Он хотел стряхнуть унылые мысли, не поддаваться тревоге… и стал думать о революционной работе в армии. «Отовсюду слетятся соколы! Никакому начальству не уследить! Мы еще развернем работенку!» Надежда тихо, как ветерок, опахнула его: «Партия объединит нас, солдат, в большую силу! Может, это подвинет вперед революцию?»
— Роман! — раздался вдруг шепот, и с нар тихо поднялся новобранец с решительным, вдумчивым, строгих линий лицом.
— Чирухин! Миха! Вот где…
Это был тот белокурый мужик, который рядом с Ефремом Никитичем боролся за покосы.
— Вместе нам все же будет веселее.
— Верно, Миша! Вместе будем держаться… если нас не разведут по разным частям.
XIX
Жандармский полковник Горгоньский приехал на вокзал встречать жену и сына.
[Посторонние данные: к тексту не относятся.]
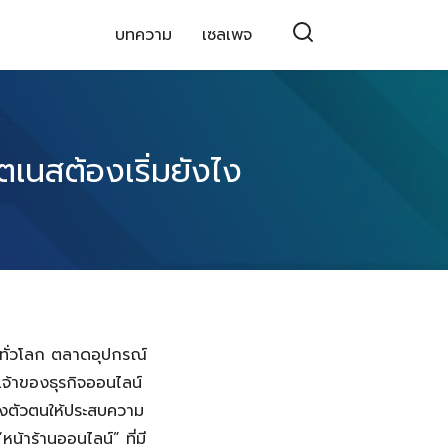
บทความ
เซลเพจ
เนสต้องเริ่มยังไง
นทั่วโลก ตลาดอุปกรณ์
นเจ้าของธุรกิจออนไลน์
้างตัวตนให้ประสบความ
“หน้าร้านออนไลน์” ที่มี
В такое время, когда по деревням и заводам волнуется народ, неразумно было бы оставлять их на даче.
В ожидании поезда он прогуливался по платформе, наблюдая от нечего делать за отправкой эшелона новобранцев.
Вот узкоплечий юноша наклонился и почтительно слушает длиннолицую бесцветную старуху. Она что-то шепчет и мелкими крестами крестит его, а он дрожит мелкой дрожью.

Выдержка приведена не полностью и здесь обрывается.